Despite the bad press, networking is simply the process of meeting people and making contacts, which allow one to build mutually beneficial relationships and share information. Networking can be carried out at the place of employment, at work-related functions, and in social situations connected to or away from work.

Why is networking useful?

1. It expands your chances for advancement at your current place of employment

In a perfect world, opportunities would be given, without exception, to the most suitable candidate. In reality, this is not always the case. Performance is often subjectively judged and promotions and other rewards are often given for political reasons – including "visibility." What is visibility? Things like: Who has sat on more committees? Who has done the most in-services for colleagues? Who has helped the nurse manager the most? And being seen also means that, to gain a competitive advantage, you should make an effort to attend office parties and make alliances with coworkers and supervisors. (Attending the office Christmas Party is not only fun, but to your career advantage.)

2. It expands your chances for advancement in your career outside of your current place of employment

Similar to the first option, someone who participates in committees, chats up people at parties (who, it turns out knows someone who is looking for someone to fill a job that's just up your alley), and so on, often is the one who has a competitive advantage.

3. It helps keep you current and/or expands your horizons

Even if you aren't looking to move on or move up in the world, networking is a way to meet new people for social and professional purposes. The people you meet could be the ones who know about social groups for individuals and maintaining networks now will also help you if, 10 years down the road, you do decide that you do want to move on or move up in your career.

4. Helping you to help others, which in turn can help you with points 1, 2, and 3

Being willing to help others prevents you from being the "networker from hell" that gives networkers a bad name. And it keeps your options open, helping you to fulfill 1, 2, and 3.

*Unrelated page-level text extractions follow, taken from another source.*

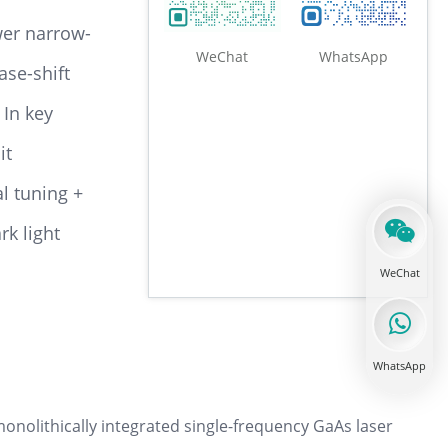
wer narrow-
WeChat
WhatsApp
ase-shift
 In key
1100-1500nm DBR laser diode
it
l tuning +
k light
1500-1540nm DBR laser diode
WeChat
WhatsApp
1540-1560nm DBR laser diode
nolithically integrated single-frequency GaAs laser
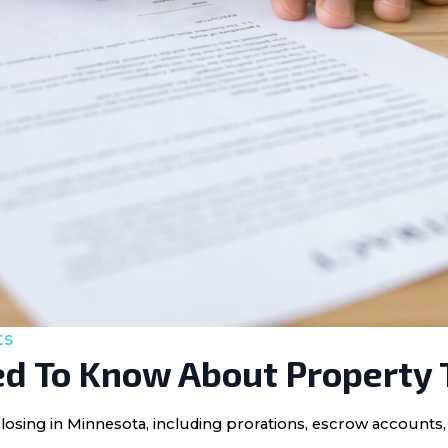
ts
d To Know About Property 
losing in Minnesota, including prorations, escrow accounts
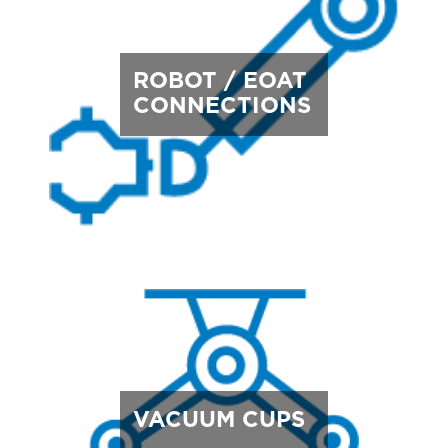
ROBOT / EOAT
CONNECTIONS
VACUUM CUPS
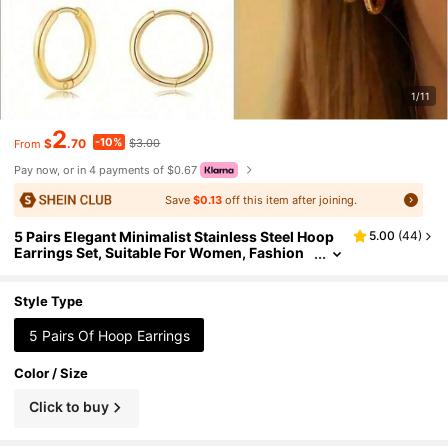
1/11
2
-10%
$
.70
$3.00
From
Pay now, or in 4 payments of $0.67
Save
$0.13
off this item after joining.
5 Pairs Elegant Minimalist Stainless Steel Hoop
5.00
(
44
)
Earrings Set, Suitable For Women, Fashion
Small Cartilage Helix Piercing Earrings, Suit
able For Daily And Party Wear
Style Type
5 Pairs Of Hoop Earrings
Color / Size
Click to buy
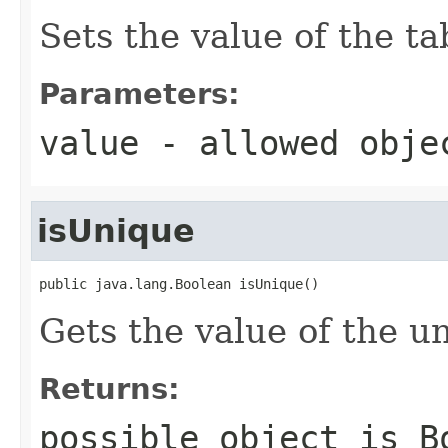
Sets the value of the ta
Parameters:
value
- allowed obj
isUnique
public java.lang.Boolean isUnique()
Gets the value of the u
Returns:
possible object is
B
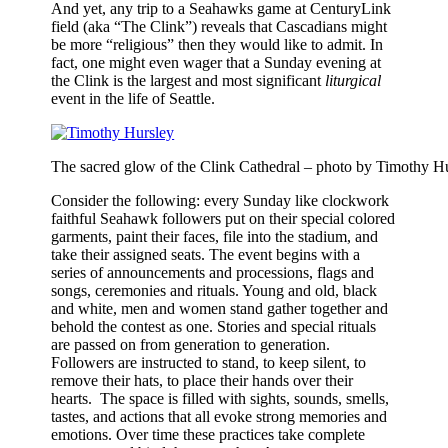
And yet, any trip to a Seahawks game at CenturyLink
field (aka “The Clink”) reveals that Cascadians might
be more “religious” then they would like to admit. In
fact, one might even wager that a Sunday evening at
the Clink is the largest and most significant
liturgical
event in the life of Seattle.
The sacred glow of the Clink Cathedral – photo by Timothy H
Consider the following: every Sunday like clockwork
faithful Seahawk followers put on their special colored
garments, paint their faces, file into the stadium, and
take their assigned seats. The event begins with a
series of announcements and processions, flags and
songs, ceremonies and rituals. Young and old, black
and white, men and women stand gather together and
behold the contest as one. Stories and special rituals
are passed on from generation to generation.
Followers are instructed to stand, to keep silent, to
remove their hats, to place their hands over their
hearts. The space is filled with sights, sounds, smells,
tastes, and actions that all evoke strong memories and
emotions. Over time these practices take complete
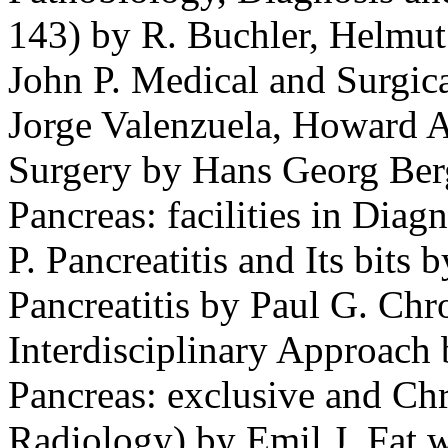
143) by R. Buchler, Helmut 
John P. Medical and Surgica
Jorge Valenzuela, Howard A
Surgery by Hans Georg Berg
Pancreas: facilities in Di
P. Pancreatitis and Its bits 
Pancreatitis by Paul G. Chr
Interdisciplinary Approach 
Pancreas: exclusive and Chr
Radiology) by Emil J. Fat 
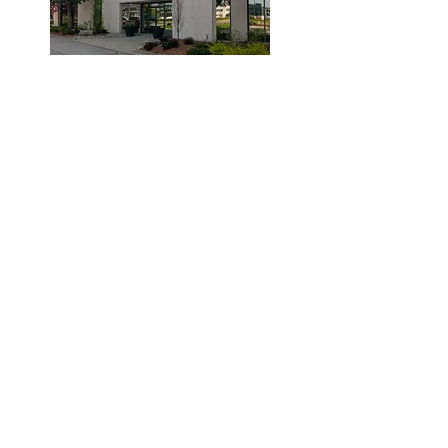
© 2019 by Dr. Laidlaw & Associates.
Tel:
905-635-7770
Fax:
905-635-7904
This office will NOT submit to your insurance
company. Clients are required to pay the clinic
and submit their claims to their provider.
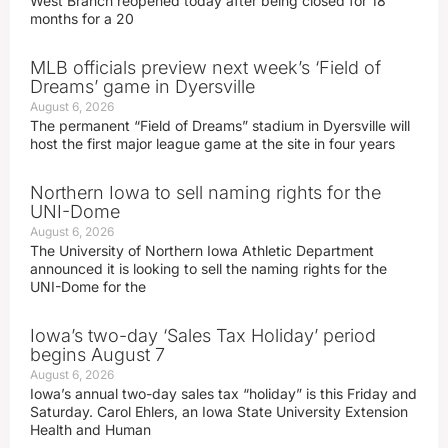
West Branch reopened today after being closed for 18
months for a 20
MLB officials preview next week’s ‘Field of
Dreams’ game in Dyersville
August 6, 2026
The permanent “Field of Dreams” stadium in Dyersville will
host the first major league game at the site in four years
Northern Iowa to sell naming rights for the
UNI-Dome
August 6, 2026
The University of Northern Iowa Athletic Department
announced it is looking to sell the naming rights for the
UNI-Dome for the
Iowa’s two-day ‘Sales Tax Holiday’ period
begins August 7
August 6, 2026
Iowa’s annual two-day sales tax “holiday” is this Friday and
Saturday. Carol Ehlers, an Iowa State University Extension
Health and Human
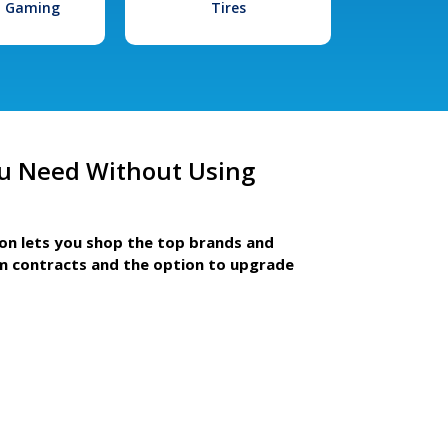
l Gaming
Tires
u Need Without Using
ion lets you shop the top brands and
m contracts and the option to upgrade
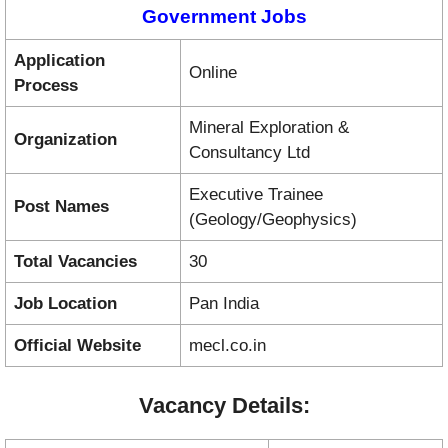
Government Jobs
Application
Online
Process
Mineral Exploration &
Organization
Consultancy Ltd
Executive Trainee
Post Names
(Geology/Geophysics)
Total Vacancies
30
Job Location
Pan India
Official Website
mecl.co.in
Vacancy Details:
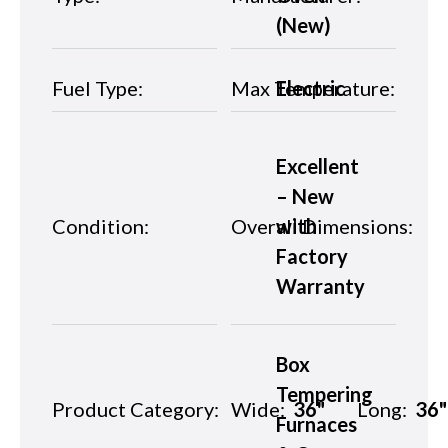
(New)
Fuel Type:
Max Temperature:
Electric
Excellent
– New
Condition:
Overall Dimensions:
with
Factory
Warranty
Box
Tempering
Product Category:
Wide:
36"
Long:
36"
Furnaces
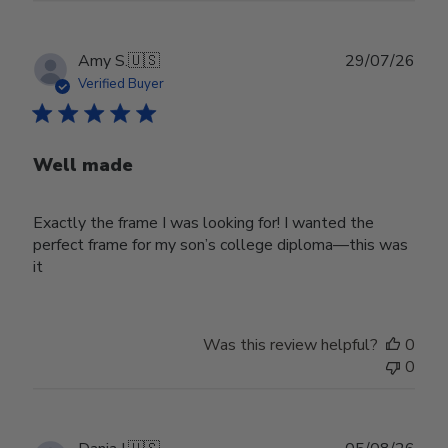
Publ
Amy S.
🇺🇸
29/07/26
date
Verified Buyer
Well made
Exactly the frame I was looking for! I wanted the
perfect frame for my son’s college diploma—this was
it
Was this review helpful?
0
0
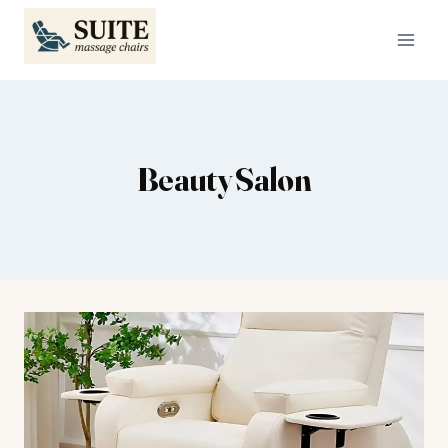
Skip
to
content
Beauty Salon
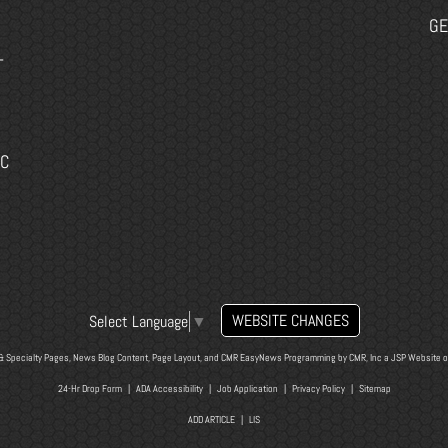
GE
-
EC
WEBSITE CHANGES
Select Language
▼
& Specialty Pages, News Blog Content, Page Layout, and CMR EasyNews Programming by
CMR, Inc
a
JSP Website
o
24-Hr Drop Form
|
ADA Accessibility
|
Job Application
|
Privacy Policy
|
Sitemap
ADD ARTICLE
|
LIS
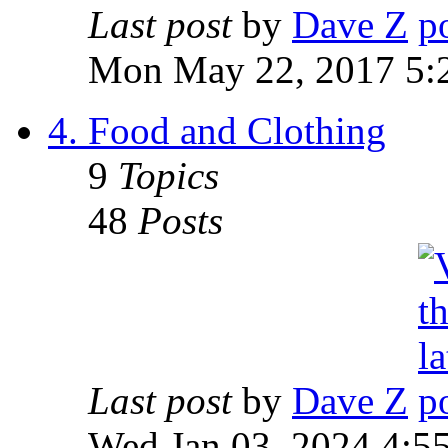
Last post
by
Dave Z
Mon May 22, 2017 5:
4. Food and Clothing
9
Topics
48
Posts
Last post
by
Dave Z
Wed Jan 03, 2024 4:5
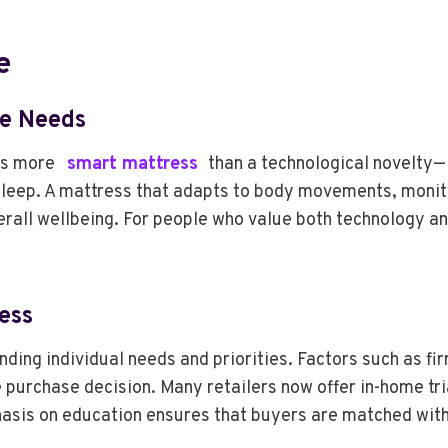
e
le Needs
 is more
smart mattress
than a technological novelty—i
t sleep. A mattress that adapts to body movements, monit
verall wellbeing. For people who value both technology 
ess
ding individual needs and priorities. Factors such as fi
 purchase decision. Many retailers now offer in-home tri
is on education ensures that buyers are matched with a 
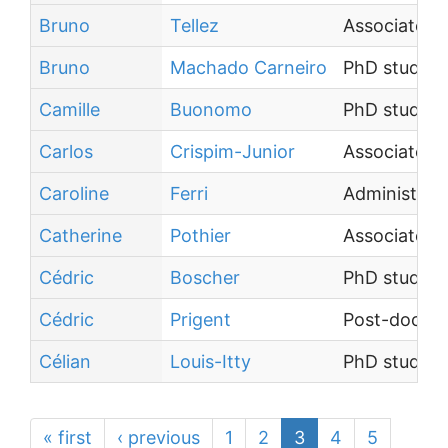
Bruno
Tellez
Associate P
Bruno
Machado Carneiro
PhD student
Camille
Buonomo
PhD student
Carlos
Crispim-Junior
Associate P
Caroline
Ferri
Administrati
Catherine
Pothier
Associate P
Cédric
Boscher
PhD student
Cédric
Prigent
Post-doctor
Célian
Louis-Itty
PhD student
« first
‹ previous
1
2
3
4
5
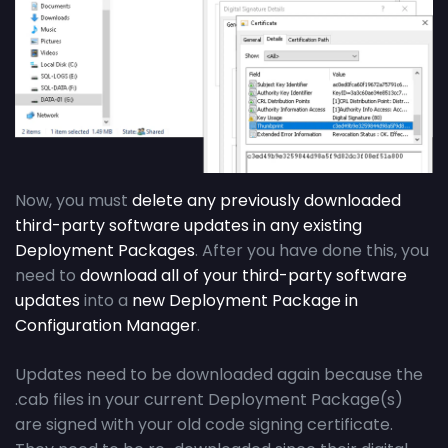
Now, you must
delete any previously downloaded
third-party software updates in any existing
Deployment Packages
. After you have done this, you
need to
download all of your third-party software
updates
into a
new Deployment Package in
Configuration Manager
.
Updates need to be downloaded again because the
.cab files in your current Deployment Package(s)
are signed with your old code signing certificate.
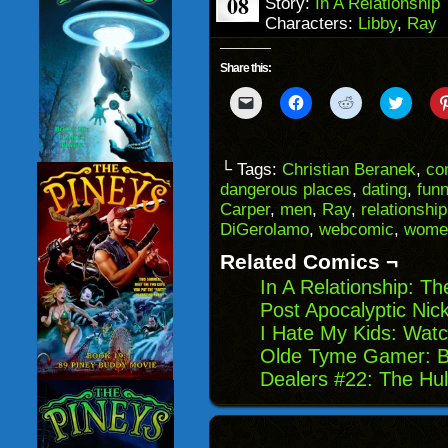
08
Story:
In A Relationship
Characters:
Libby
,
Ray
Share this:
Click
Click
Click
Click
to
to
to
to
email
share
share
share
a
on
on
on
link
Facebook
Reddit
Twitter
to
(Opens
(Opens
(Opens
└ Tags:
Christian Beranek
,
co
a
in
in
in
dangerous places
,
dating
,
fun
friend
new
new
new
(Opens
window)
window)
windo
Carper
,
men
,
Ray
,
relationship
in
DiGerolamo
,
webcomic
,
wome
new
window)
Related Comics ¬
In A Relationship: T
Post Apocalyptic Ni
I Hate My Kids: Watc
Olde Tyme Gamer: B
Dealers #22: The Hul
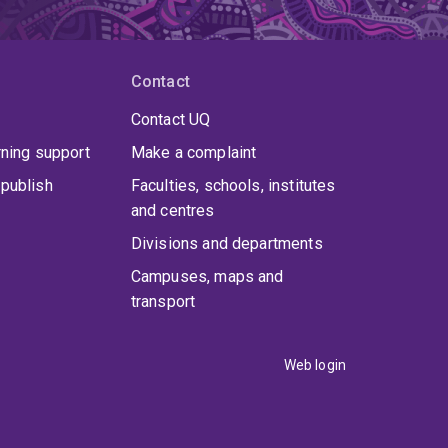
Contact
Contact UQ
rning support
Make a complaint
publish
Faculties, schools, institutes
and centres
Divisions and departments
Campuses, maps and
transport
Web login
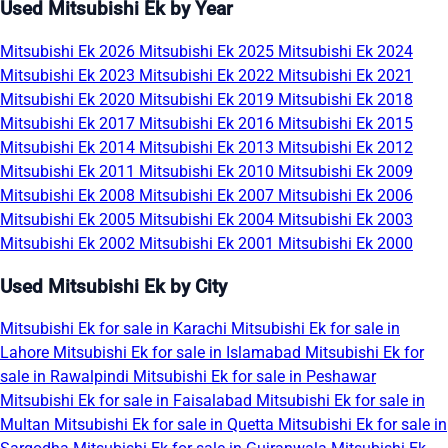
Used Mitsubishi Ek by Year
Mitsubishi Ek 2026
Mitsubishi Ek 2025
Mitsubishi Ek 2024
Mitsubishi Ek 2023
Mitsubishi Ek 2022
Mitsubishi Ek 2021
Mitsubishi Ek 2020
Mitsubishi Ek 2019
Mitsubishi Ek 2018
Mitsubishi Ek 2017
Mitsubishi Ek 2016
Mitsubishi Ek 2015
Mitsubishi Ek 2014
Mitsubishi Ek 2013
Mitsubishi Ek 2012
Mitsubishi Ek 2011
Mitsubishi Ek 2010
Mitsubishi Ek 2009
Mitsubishi Ek 2008
Mitsubishi Ek 2007
Mitsubishi Ek 2006
Mitsubishi Ek 2005
Mitsubishi Ek 2004
Mitsubishi Ek 2003
Mitsubishi Ek 2002
Mitsubishi Ek 2001
Mitsubishi Ek 2000
Used Mitsubishi Ek by City
Mitsubishi Ek for sale in Karachi
Mitsubishi Ek for sale in
Lahore
Mitsubishi Ek for sale in Islamabad
Mitsubishi Ek for
sale in Rawalpindi
Mitsubishi Ek for sale in Peshawar
Mitsubishi Ek for sale in Faisalabad
Mitsubishi Ek for sale in
Multan
Mitsubishi Ek for sale in Quetta
Mitsubishi Ek for sale in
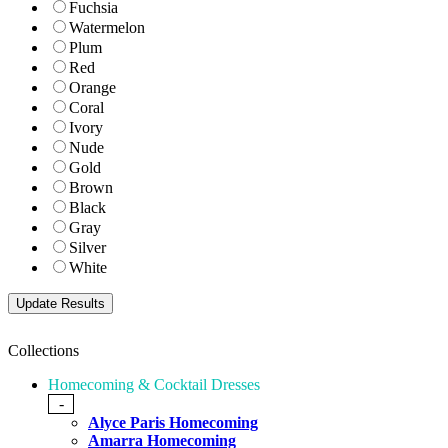
Fuchsia
Watermelon
Plum
Red
Orange
Coral
Ivory
Nude
Gold
Brown
Black
Gray
Silver
White
Collections
Homecoming & Cocktail Dresses
-
Alyce Paris Homecoming
Amarra Homecoming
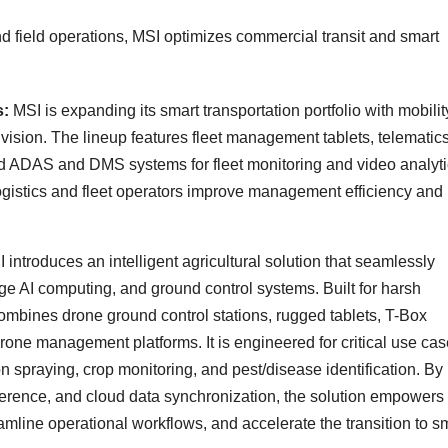
and field operations, MSI optimizes commercial transit and smart
s:
MSI is expanding its smart transportation portfolio with mobilit
vision. The lineup features fleet management tablets, telematic
ed ADAS and DMS systems for fleet monitoring and video analyti
logistics and fleet operators improve management efficiency and
 introduces an intelligent agricultural solution that seamlessly
e AI computing, and ground control systems. Built for harsh
ombines drone ground control stations, rugged tablets, T-Box
rone management platforms. It is engineered for critical use ca
on spraying, crop monitoring, and pest/disease identification. By
nference, and cloud data synchronization, the solution empowers
reamline operational workflows, and accelerate the transition to s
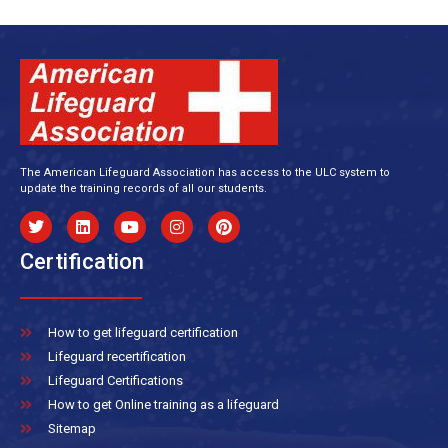
The American Lifeguard Association has access to the ULC system to
update the training records of all our students.
Certification
How to get lifeguard certification
Lifeguard recertification
Lifeguard Certifications
How to get Online training as a lifeguard
Sitemap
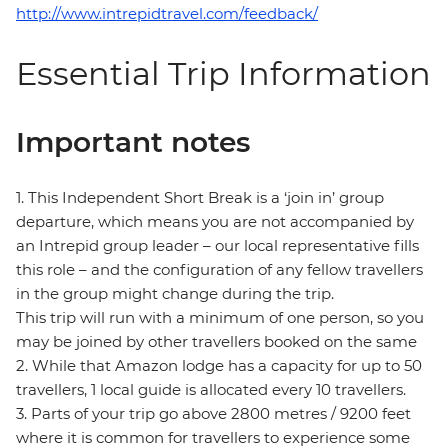
http://www.intrepidtravel.com/feedback/
Essential Trip Information
Important notes
1. This Independent Short Break is a ‘join in’ group
departure, which means you are not accompanied by
an Intrepid group leader – our local representative fills
this role – and the configuration of any fellow travellers
in the group might change during the trip.
This trip will run with a minimum of one person, so you
may be joined by other travellers booked on the same
2. While that Amazon lodge has a capacity for up to 50
travellers, 1 local guide is allocated every 10 travellers.
3. Parts of your trip go above 2800 metres / 9200 feet
where it is common for travellers to experience some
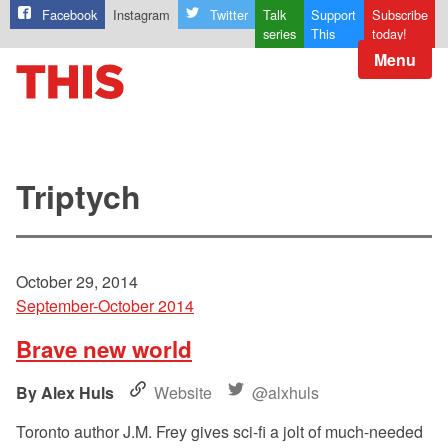
Facebook
Instagram
Twitter
Talk
Support
Subscribe
series
This
today!
Menu
Triptych
October 29, 2014
September-October 2014
Brave new world
Alex Huls
Website
@alxhuls
Toronto author J.M. Frey gives sci-fi a jolt of much-needed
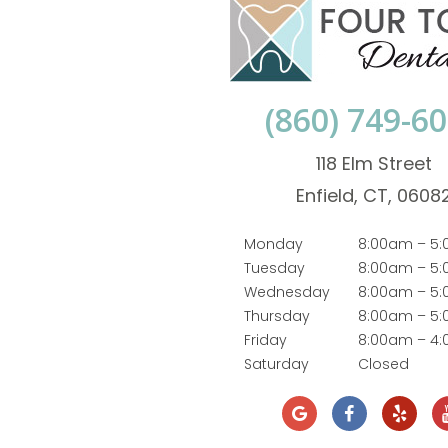
(860) 749-6
118 Elm Street
Enfield, CT, 0608
Monday
8:00am – 5
Tuesday
8:00am – 5
Wednesday
8:00am – 5
Thursday
8:00am – 5
Friday
8:00am – 4
Saturday
Closed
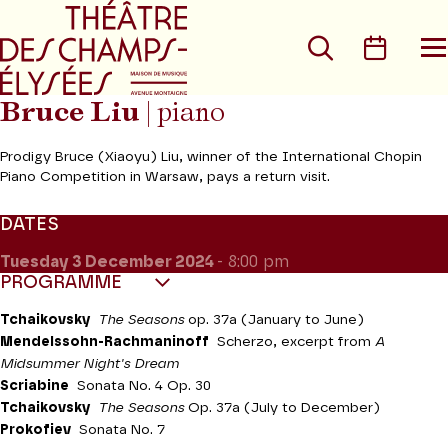
Go to main menu
Go to content
Go t
Search
Calen
O
t
m
Bruce Liu
| piano
Prodigy Bruce (Xiaoyu) Liu, winner of the International Chopin
Piano Competition in Warsaw, pays a return visit.
DATES
Tuesday 3
December 2024
- 8:00 pm
PROGRAMME
Tchaikovsky
The Seasons
op. 37a (January to June)
Mendelssohn-Rachmaninoff
Scherzo, excerpt from
A
Midsummer Night's Dream
Scriabine
Sonata No. 4 Op. 30
Tchaikovsky
The Seasons
Op. 37a (July to December)
Prokofiev
Sonata No. 7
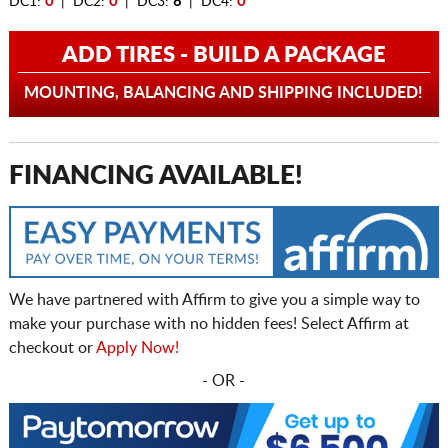
DC1:
0
| DC2:
0
| DC3:
8
| DC4:
0
ADD TIRES - BUILD A PACKAGE
MOUNTING, BALANCING AND SHIPPING INCLUDED!
FINANCING AVAILABLE!
We have partnered with Affirm to give you a simple way to
make your purchase with no hidden fees! Select Affirm at
checkout or
Apply Now!
- OR -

It is true that the occasional individual – such as the foremost expert in a particular field– doesn't really have to network. These people tend to be treated well and may even be hunted like exotic birds and/or cultivated like rare orchids. However, since most of us are replaceable, we are well served by networking. Just keep in mind that it is not only a process to be used when looking for a job, it is to be used on an ongoing basis in developing and nurturing relationships and to help others.